Une des maîtresses du grand séducteur sera interprétée par Marie-Christine dite Tina Aumont (1946-2006), fille du comédien Jean-Pierre Aumont.
Autre femme séduite par le courtisan : Diane Kurys alors comédienne, dont ce sera le dernier rôle puisqu’elle passera de l’autre côté de la caméra l’année suivante en réalisant « Diabolo menthe », son premier film.
Egalement au générique les actrices italiennes Carmen Scarpitta (1933-2008).
Olimpia Carlisi (née en 1946).
Mais aussi l’américaine Sandy Allen (1955-2008) réputée la femme la plus grande du monde (2,31 mètres de son vivant !)
Dans « PROVA D’ORCHESTRA« , peu d’actrices hormis Clara Colosimo (1922-1994) qui était aussi harpiste.
En revanche dans « LA CITÉ DES FEMMES« , excepté Marcello Mastroianni : une impressionnante distribution qui commence par la chanteuse polonaise Anna Prucnal (née à Varsovie en 1940) débarquée depuis peu à Paris et qui confiera plus tard n’avoir pas compris grand chose à ce que Fellini lui demandait…
Aussi la britannique Bernice Stegers (née à Liverpool en 1949).
Donatella Damiani (de son vrai nom Donatella Casul) vue aussi dans quelques films français.
Autres actrices italiennes : Fiammetta Baralla (1943-2013).

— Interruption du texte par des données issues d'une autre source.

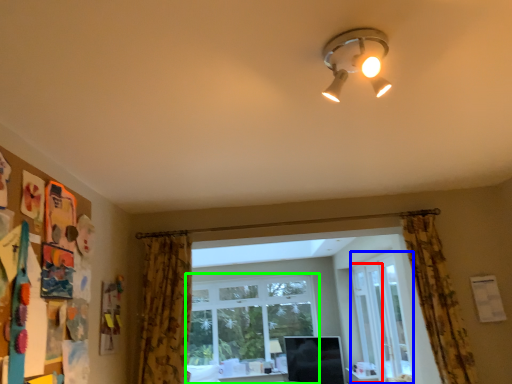 Question: Based on their relative distances, which object is farther from screen door (highlighted by a red box)? Choose from glass door (highlighted by a blue box) and window (highlighted by a green box).

Choices:
 (A) glass door
 (B) window

Answer: (B) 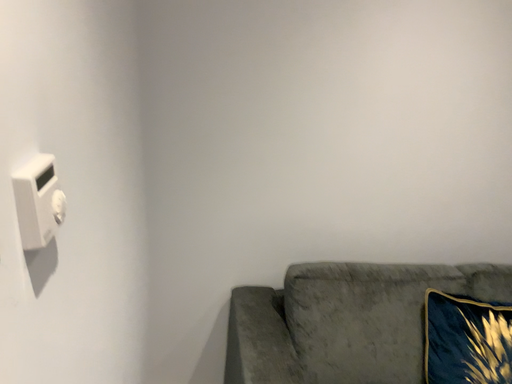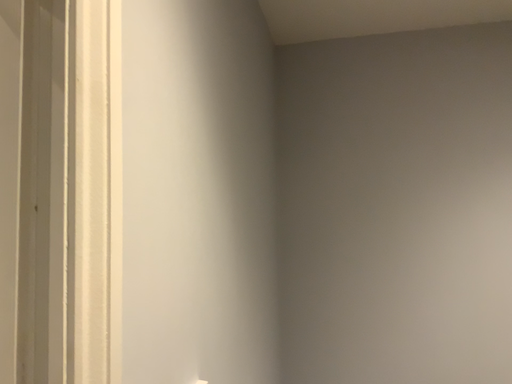 Question: Which way did the camera rotate in the video?

Choices:
 (A) rotated upward
 (B) rotated downward

Answer: (A) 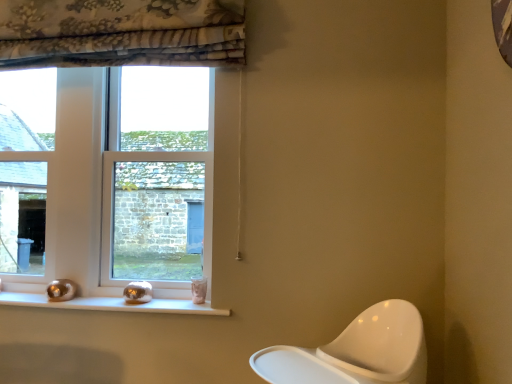 Question: Looking at the image, does clear glass window at left, which is the 1th window from left to right, seem bigger or smaller compared to white glossy window sill at lower center?

Choices:
 (A) big
 (B) small

Answer: (A)

Question: From a real-world perspective, relative to white glossy window sill at lower center, is clear glass window at left, the second window when ordered from right to left, vertically above or below?

Choices:
 (A) above
 (B) below

Answer: (A)

Question: Estimate the real-world distances between objects in this image. Which object is farther from the white glossy window sill at lower center?

Choices:
 (A) clear glass window at left, the second window when ordered from right to left
 (B) clear glass window at center, the second window positioned from the left

Answer: (A)

Question: Estimate the real-world distances between objects in this image. Which object is closer to the clear glass window at left, which is the 1th window from left to right?

Choices:
 (A) white glossy window sill at lower center
 (B) clear glass window at center, the second window positioned from the left

Answer: (B) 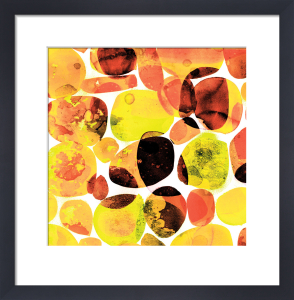 Find the location of a particular element. The image size is (294, 300). frame is located at coordinates (6, 110), (111, 9), (285, 179), (110, 290). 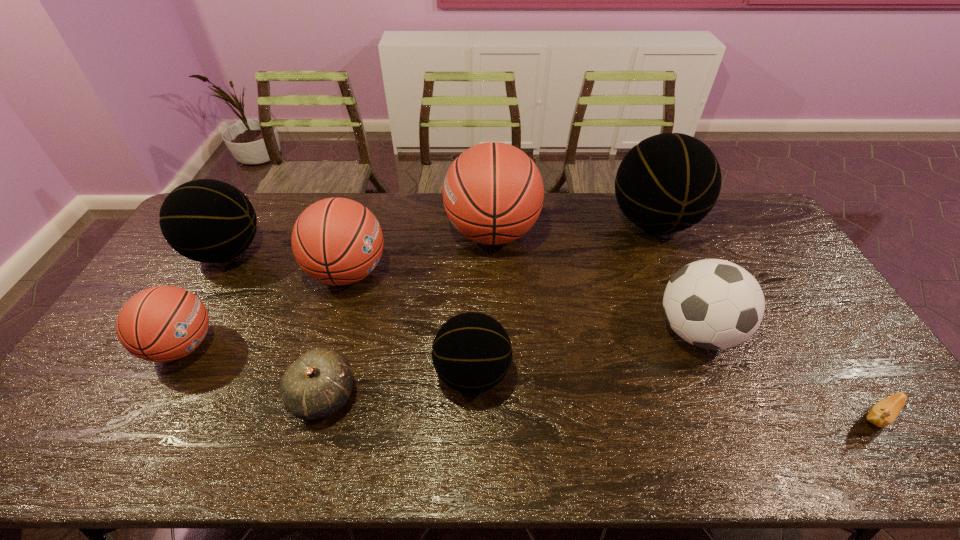 Where is `free space that satisfies the following two spatial constraints: 1. on the logo side of the gourd; 2. on the right side of the nearest orange basketball`? free space that satisfies the following two spatial constraints: 1. on the logo side of the gourd; 2. on the right side of the nearest orange basketball is located at coordinates (155, 395).

In order to click on free space that satisfies the following two spatial constraints: 1. on the logo side of the nearest orange basketball; 2. on the back side of the gourd in this screenshot , I will do `click(155, 395)`.

Find the location of a particular element. The height and width of the screenshot is (540, 960). free space that satisfies the following two spatial constraints: 1. on the logo side of the leftmost orange basketball; 2. on the right side of the banana is located at coordinates (142, 417).

Locate an element on the screen. Image resolution: width=960 pixels, height=540 pixels. free spot that satisfies the following two spatial constraints: 1. on the logo side of the second orange basketball from left to right; 2. on the left side of the gourd is located at coordinates (312, 395). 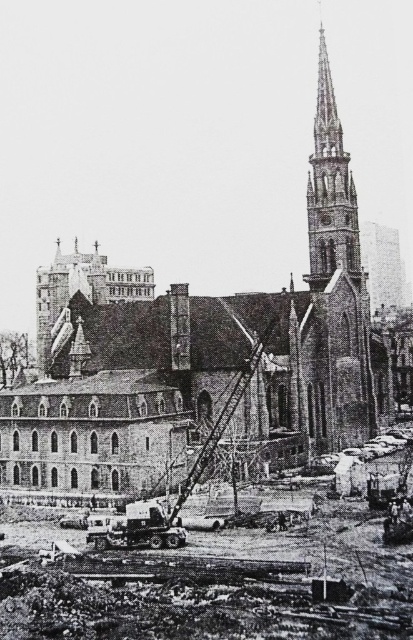 Question: Which point appears closest to the camera in this image?

Choices:
 (A) (318, 131)
 (B) (199, 602)

Answer: (B)

Question: Is concrete construction site at lower center thinner than polished stone spire at upper right?

Choices:
 (A) yes
 (B) no

Answer: (B)

Question: Which of the following is the farthest from the observer?

Choices:
 (A) concrete construction site at lower center
 (B) polished stone spire at upper right

Answer: (B)

Question: Can you confirm if concrete construction site at lower center is smaller than polished stone spire at upper right?

Choices:
 (A) no
 (B) yes

Answer: (A)

Question: Which object appears closest to the camera in this image?

Choices:
 (A) concrete construction site at lower center
 (B) polished stone spire at upper right

Answer: (A)

Question: Is concrete construction site at lower center above polished stone spire at upper right?

Choices:
 (A) no
 (B) yes

Answer: (A) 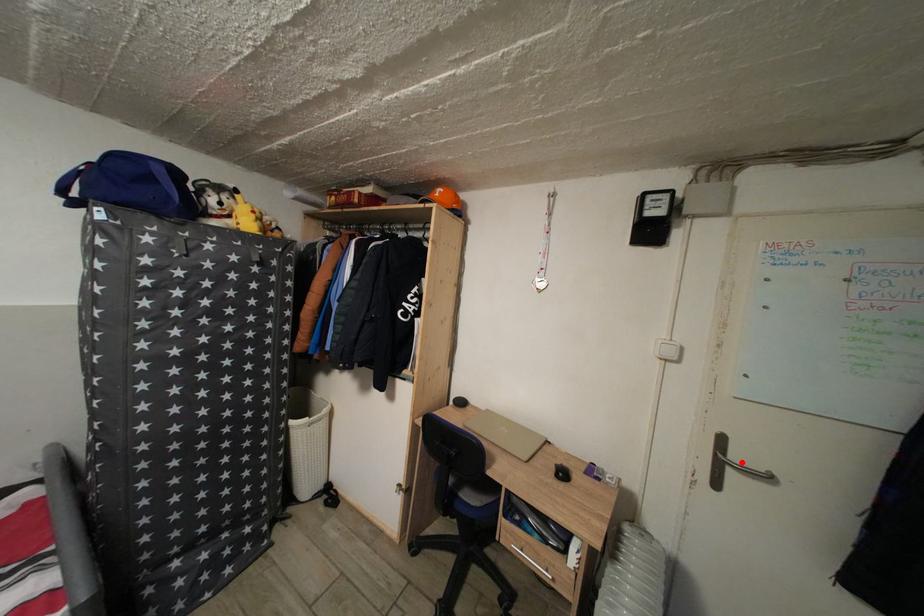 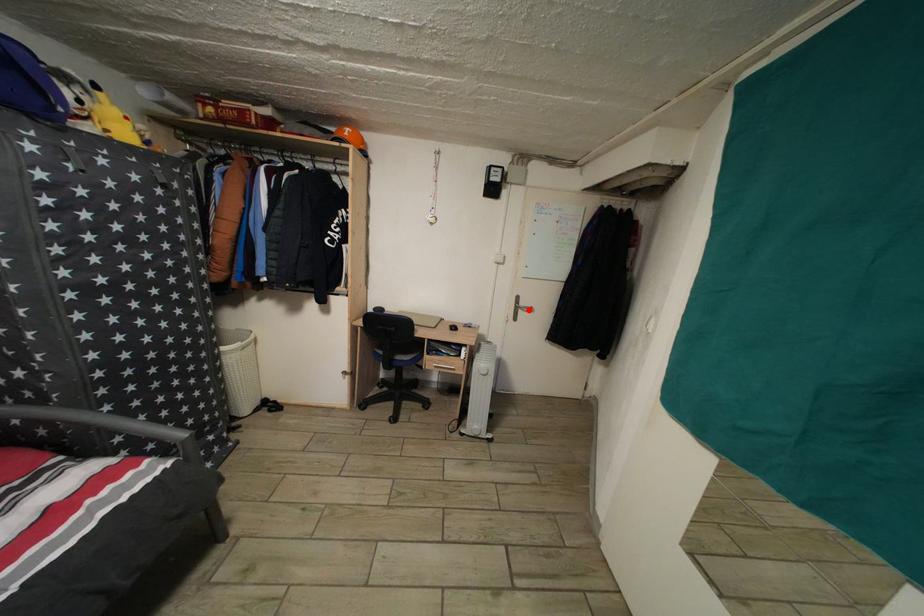 I am providing you with two images of the same scene from different viewpoints. A red point is marked on the first image and another point is marked on the second image. Does the point marked in image1 correspond to the same location as the one in image2?

Yes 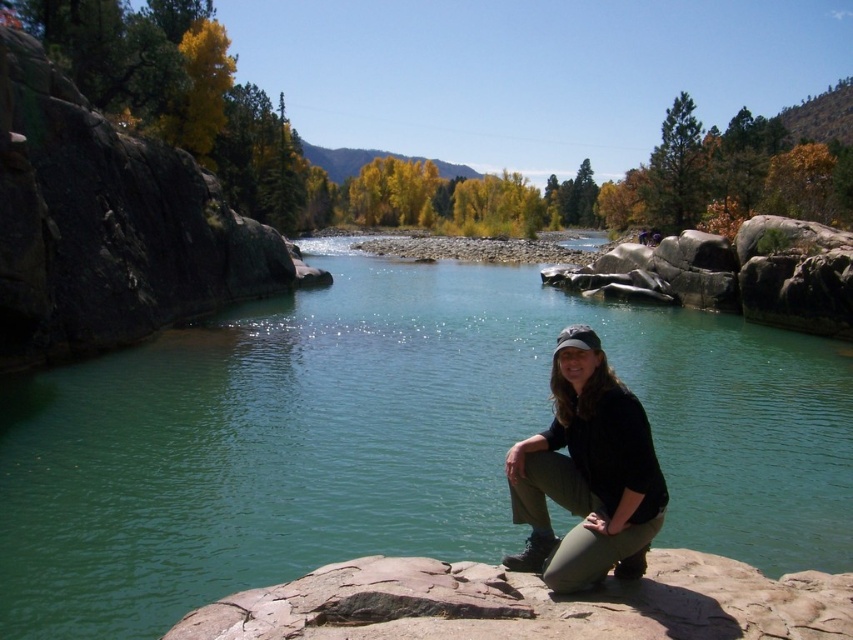 Question: Which object is closer to the camera taking this photo?

Choices:
 (A) clear water at center
 (B) black matte pants at lower center

Answer: (B)

Question: Where is clear water at center located in relation to black matte pants at lower center in the image?

Choices:
 (A) left
 (B) right

Answer: (B)

Question: Which point is closer to the camera taking this photo?

Choices:
 (A) pyautogui.click(x=602, y=492)
 (B) pyautogui.click(x=509, y=332)

Answer: (A)

Question: In this image, where is clear water at center located relative to black matte pants at lower center?

Choices:
 (A) left
 (B) right

Answer: (B)

Question: Can you confirm if clear water at center is positioned above black matte pants at lower center?

Choices:
 (A) no
 (B) yes

Answer: (B) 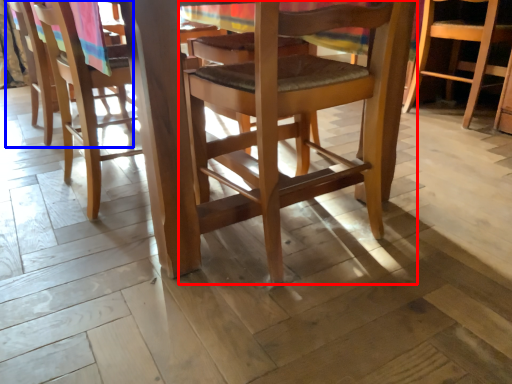 Question: Which of the following is the closest to the observer, chair (highlighted by a red box) or chair (highlighted by a blue box)?

Choices:
 (A) chair
 (B) chair

Answer: (A) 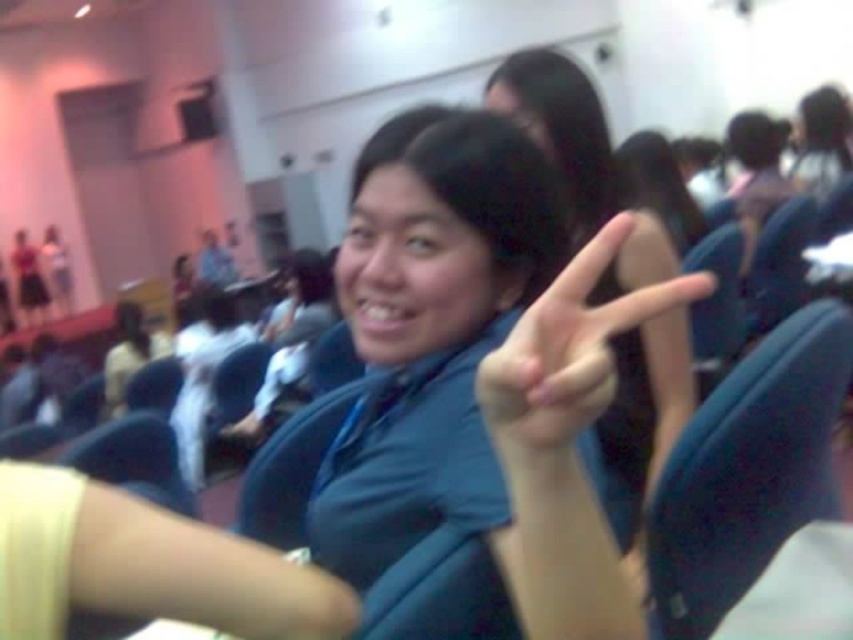 Is blue fabric shirt at center taller than matte blue shirt at center?

Yes, blue fabric shirt at center is taller than matte blue shirt at center.

Who is positioned more to the right, blue fabric shirt at center or matte blue shirt at center?

blue fabric shirt at center is more to the right.

Where is `blue fabric shirt at center`? blue fabric shirt at center is located at coordinates (480, 372).

Who is higher up, blue fabric shirt at center or blue fabric chair at right?

blue fabric shirt at center is higher up.

What do you see at coordinates (480, 372) in the screenshot?
I see `blue fabric shirt at center` at bounding box center [480, 372].

Locate an element on the screen. Image resolution: width=853 pixels, height=640 pixels. blue fabric shirt at center is located at coordinates (480, 372).

Which of these two, blue fabric chair at right or matte blue shirt at center, stands taller?

blue fabric chair at right

Is blue fabric chair at right further to the viewer compared to matte blue shirt at center?

Yes, blue fabric chair at right is further from the viewer.

Describe the element at coordinates (747, 470) in the screenshot. This screenshot has width=853, height=640. I see `blue fabric chair at right` at that location.

Where is `blue fabric chair at right`? The width and height of the screenshot is (853, 640). blue fabric chair at right is located at coordinates (747, 470). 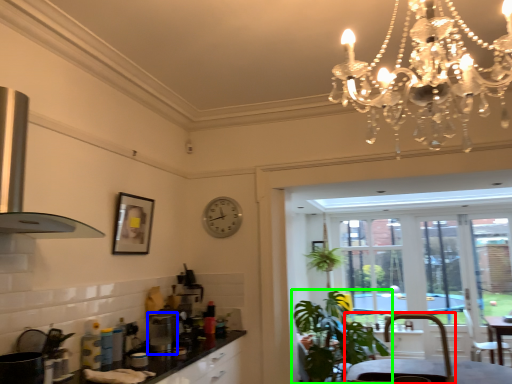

Et Gabriella Giorgelli, 79 ans, également vue chez Pasolini et Bertolucci.
Pina Bausch dans « Et vogue le navire »
En 1983, dans « ET VOGUE LE NAVIRE » : place à la britannique Barbara « Mary » Jefford (1930-2020) décédée le mois dernier à 90 ans, et retour à Elisa Mainardi vue précédemment dans « Satyricon ».
Présence surtout de l’immense chorégraphe allemande : Pina Bausch jouant la princesse Lherimia.
Et de la belle sud africaine Janet Suzman.
Dans « GINGER & FRED » retour enfin de Giulietta (Masina) aux bras du fidèle Marcello. Ce diable de Federico arrivant même à faire jouer au photographe de légende Jacques-Henri Lartigue le rôle de Frère Gerolam.
En 1987 dans « INTERVISTA« ; Fellini se met lui même en scène aux côtés toujours de Mastroianni et retour à nouveau d’Anita Ekberg.
Mais aussi de la jeune Antonella Ponzian, 23 ans à l’époque, 56 aujourd’hui.
De l’actrice allemande Lara Wendel, guère plus âgée (55 ans aujourd’hui).
Et enfin de l’italienne Eva Grimaldi (59 ans).
Dans son ultime opus « LA VOCE DELLA LUNA » (en 1990), si on trouve l’acteur évoluant plutôt dans le registre comique, on se souvient de Roberto Benigni et même le français Sim (jouant du hautbois dans le film) mais guère d’actrices de renom ni même au générique.